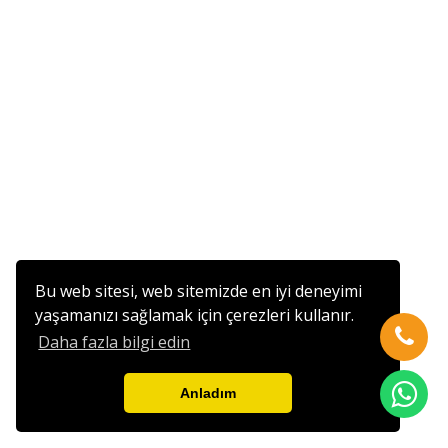
Bu web sitesi, web sitemizde en iyi deneyimi
yaşamanızı sağlamak için çerezleri kullanır.
Daha fazla bilgi edin
Anladım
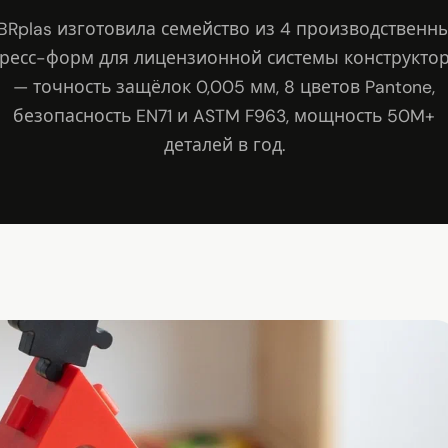
BRplas изготовила семейство из 4 производственн
ресс-форм для лицензионной системы конструкто
— точность защёлок 0,005 мм, 8 цветов Pantone,
безопасность EN71 и ASTM F963, мощность 50M+
деталей в год.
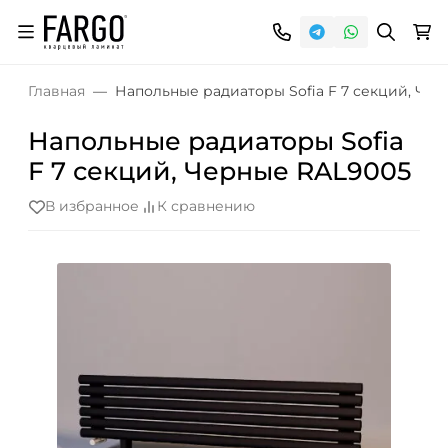
Главная
Напольные радиаторы Sofia F 7 секций, Че
Напольные радиаторы Sofia
F 7 секций, Черные RAL9005
В избранное
К сравнению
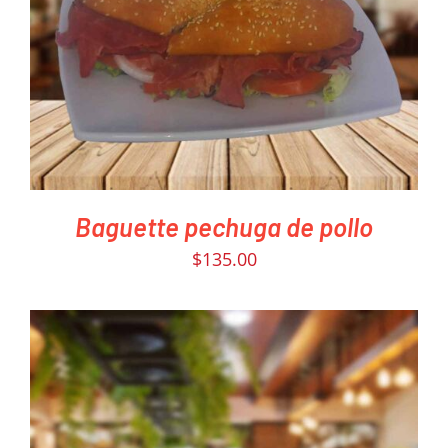
DETAILS
Baguette pechuga de pollo
$
135.00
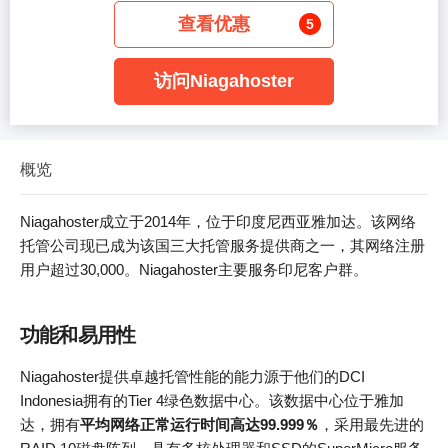
查看优惠
5
访问Niagahoster
概览
Niagahoster成立于2014年，位于印度尼西亚雅加达。该网络
托管公司现已成为该国三大托管服务提供商之一，其网络注册
用户超过30,000。Niagahoster主要服务印尼客户群。
功能和易用性
Niagahoster提供卓越托管性能的能力源于他们的DCI
Indonesia拥有的Tier 4绿色数据中心。该数据中心位于雅加
达，拥有
平均网络正常运行时间高达99.999％
，采用最先进的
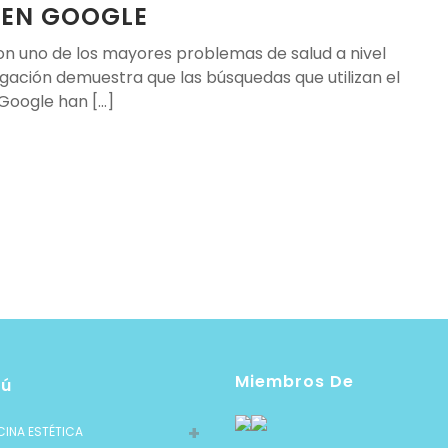
 EN GOOGLE
on uno de los mayores problemas de salud a nivel
igación demuestra que las búsquedas que utilizan el
oogle han [...]
Miembros De
ú
CINA ESTÉTICA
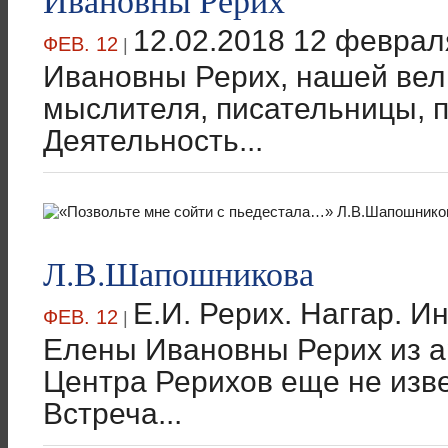
12.02.2018 12 февра
ФЕВ. 12
|
Ивановны Рерих, нашей вел
мыслителя, писательницы, 
Деятельность...
Л.В.Шапошникова
Е.И. Рерих. Наггар. И
ФЕВ. 12
|
Елены Ивановны Рерих из 
Центра Рерихов еще не изв
Встреча...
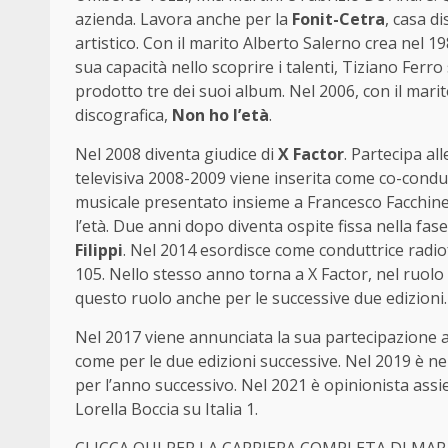
azienda. Lavora anche per la
Fonit-Cetra
, casa di
artistico. Con il marito Alberto Salerno crea nel 19
sua capacità nello scoprire i talenti, Tiziano Ferr
prodotto tre dei suoi album. Nel 2006, con il marito
discografica,
Non ho l’età
.
Nel 2008 diventa giudice di
X Factor
. Partecipa al
televisiva 2008-2009 viene inserita come co-condu
musicale presentato insieme a Francesco Facchinet
l’età. Due anni dopo diventa ospite fissa nella fas
Filippi
. Nel 2014 esordisce come conduttrice radi
105. Nello stesso anno torna a X Factor, nel ruolo
questo ruolo anche per le successive due edizioni.
Nel 2017 viene annunciata la sua partecipazione all
come per le due edizioni successive. Nel 2019 è nel
per l’anno successivo. Nel 2021 è opinionista as
Lorella Boccia su Italia 1.
CLICCA QUI PER LA CARRIERA COMPLETA DI MA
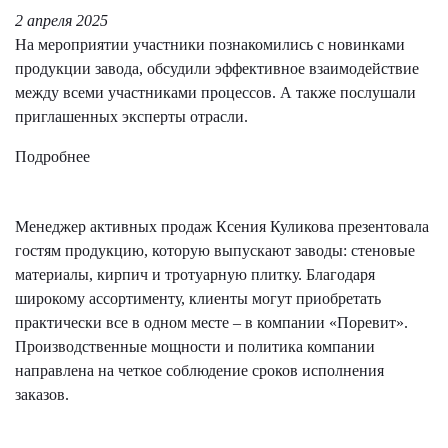
2 апреля 2025
На мероприятии участники познакомились с новинками
продукции завода, обсудили эффективное взаимодействие
между всеми участниками процессов. А также послушали
приглашенных эксперты отрасли.
Подробнее
Менеджер активных продаж Ксения Куликова презентовала
гостям продукцию, которую выпускают заводы: стеновые
материалы, кирпич и тротуарную плитку. Благодаря
широкому ассортименту, клиенты могут приобретать
практически все в одном месте – в компании «Поревит».
Производственные мощности и политика компании
направлена на четкое соблюдение сроков исполнения
заказов.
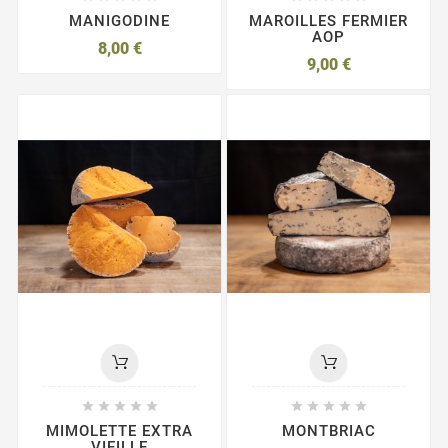
MANIGODINE
MAROILLES FERMIER
AOP
8,00 €
9,00 €










MIMOLETTE EXTRA
MONTBRIAC
VIEILLE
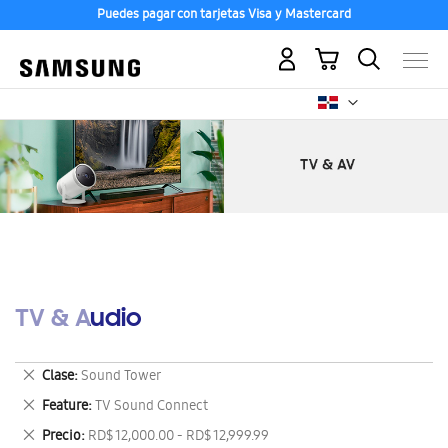
Puedes pagar con tarjetas Visa y Mastercard
Mi carrito
TV & Audio
Eliminar
Clase
Sound Tower
este
Eliminar
Feature
TV Sound Connect
artículo
este
Eliminar
Precio
RD$ 12,000.00 - RD$ 12,999.99
artículo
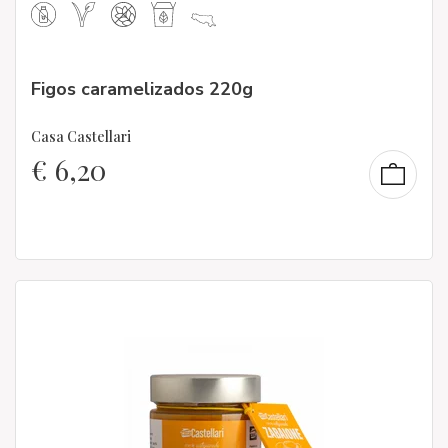
Figos caramelizados 220g
Casa Castellari
€
6,20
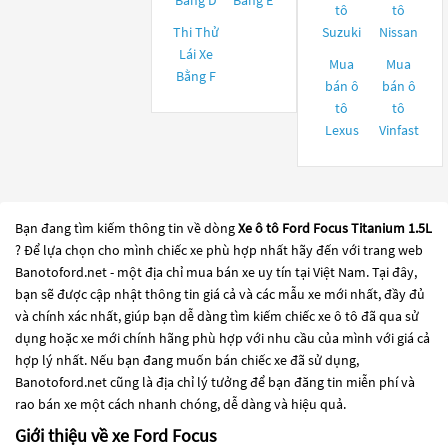
Bằng D
Bằng E
tô
tô
Thi Thử
Suzuki
Nissan
Lái Xe
Mua
Mua
Bằng F
bán ô
bán ô
tô
tô
Lexus
Vinfast
Bạn đang tìm kiếm thông tin về dòng
Xe ô tô Ford Focus Titanium 1.5L
? Để lựa chọn cho mình chiếc xe phù hợp nhất hãy đến với trang web
Banotoford.net - một địa chỉ mua bán xe uy tín tại Việt Nam. Tại đây,
bạn sẽ được cập nhật thông tin giá cả và các mẫu xe mới nhất, đầy đủ
và chính xác nhất, giúp bạn dễ dàng tìm kiếm chiếc xe ô tô đã qua sử
dụng hoặc xe mới chính hãng phù hợp với nhu cầu của mình với giá cả
hợp lý nhất. Nếu bạn đang muốn bán chiếc xe đã sử dụng,
Banotoford.net cũng là địa chỉ lý tưởng để bạn đăng tin miễn phí và
rao bán xe một cách nhanh chóng, dễ dàng và hiệu quả.
Giới thiệu về xe Ford Focus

Goal of the exercise: Your answer should be an exact copy of the entries above, with no images included.

Task output:
Bu web sitesi, web sitemizde en iyi deneyimi
yaşamanızı sağlamak için çerezleri kullanır.
Daha fazla bilgi edin
Anladım
BRplas изготовила семейство из 4 производственн
ресс-форм для лицензионной системы конструкто
— точность защёлок 0,005 мм, 8 цветов Pantone,
безопасность EN71 и ASTM F963, мощность 50M+
деталей в год.
Главная
Напольные радиаторы Sofia F 7 секций, Че
Напольные радиаторы Sofia
F 7 секций, Черные RAL9005
В избранное
К сравнению
DETAILS
Baguette pechuga de pollo
$
135.00
查看优惠
5
访问Niagahoster
概览
Niagahoster成立于2014年，位于印度尼西亚雅加达。该网络
托管公司现已成为该国三大托管服务提供商之一，其网络注册
用户超过30,000。Niagahoster主要服务印尼客户群。
功能和易用性
Niagahoster提供卓越托管性能的能力源于他们的DCI
Indonesia拥有的Tier 4绿色数据中心。该数据中心位于雅加
达，拥有
平均网络正常运行时间高达99.999％
，采用最先进的
 EN GOOGLE
on uno de los mayores problemas de salud a nivel
igación demuestra que las búsquedas que utilizan el
oogle han [...]
Miembros De
ú
CINA ESTÉTICA
12.02.2018 12 февра
ФЕВ. 12
|
Ивановны Рерих, нашей вел
мыслителя, писательницы, 
Деятельность...
Л.В.Шапошникова
Е.И. Рерих. Наггар. И
ФЕВ. 12
|
Елены Ивановны Рерих из 
Центра Рерихов еще не изв
Встреча...
azienda. Lavora anche per la
Fonit-Cetra
, casa di
artistico. Con il marito Alberto Salerno crea nel 19
sua capacità nello scoprire i talenti, Tiziano Ferr
prodotto tre dei suoi album. Nel 2006, con il marito
discografica,
Non ho l’età
.
Nel 2008 diventa giudice di
X Factor
. Partecipa al
televisiva 2008-2009 viene inserita come co-condu
musicale presentato insieme a Francesco Facchinet
l’età. Due anni dopo diventa ospite fissa nella fas
Filippi
. Nel 2014 esordisce come conduttrice radi
105. Nello stesso anno torna a X Factor, nel ruolo
questo ruolo anche per le successive due edizioni.
Nel 2017 viene annunciata la sua partecipazione all
come per le due edizioni successive. Nel 2019 è nel
per l’anno successivo. Nel 2021 è opinionista as
Lorella Boccia su Italia 1.
CLICCA QUI PER LA CARRIERA COMPLETA DI MA
2 апреля 2025
На мероприятии участники познакомились с новинками
продукции завода, обсудили эффективное взаимодействие
между всеми участниками процессов. А также послушали
приглашенных эксперты отрасли.
Подробнее
Менеджер активных продаж Ксения Куликова презентовала
гостям продукцию, которую выпускают заводы: стеновые
материалы, кирпич и тротуарную плитку. Благодаря
широкому ассортименту, клиенты могут приобретать
практически все в одном месте – в компании «Поревит».
Производственные мощности и политика компании
направлена на четкое соблюдение сроков исполнения
заказов.
MANIGODINE
MAROILLES FERMIER
AOP
8,00 €
9,00 €










MIMOLETTE EXTRA
MONTBRIAC
VIEILLE
Puedes pagar con tarjetas Visa y Mastercard
Mi carrito
TV & Audio
Eliminar
Clase
Sound Tower
este
Eliminar
Feature
TV Sound Connect
artículo
este
Eliminar
Precio
RD$ 12,000.00 - RD$ 12,999.99
artículo
Figos caramelizados 220g
Casa Castellari
€
6,20
Bằng D
Bằng E
tô
tô
Thi Thử
Suzuki
Nissan
Lái Xe
Mua
Mua
Bằng F
bán ô
bán ô
tô
tô
Lexus
Vinfast
Bạn đang tìm kiếm thông tin về dòng
Xe ô tô Ford Focus Titanium 1.5L
? Để lựa chọn cho mình chiếc xe phù hợp nhất hãy đến với trang web
Banotoford.net - một địa chỉ mua bán xe uy tín tại Việt Nam. Tại đây,
bạn sẽ được cập nhật thông tin giá cả và các mẫu xe mới nhất, đầy đủ
và chính xác nhất, giúp bạn dễ dàng tìm kiếm chiếc xe ô tô đã qua sử
dụng hoặc xe mới chính hãng phù hợp với nhu cầu của mình với giá cả
hợp lý nhất. Nếu bạn đang muốn bán chiếc xe đã sử dụng,
Banotoford.net cũng là địa chỉ lý tưởng để bạn đăng tin miễn phí và
rao bán xe một cách nhanh chóng, dễ dàng và hiệu quả.
Giới thiệu về xe Ford Focus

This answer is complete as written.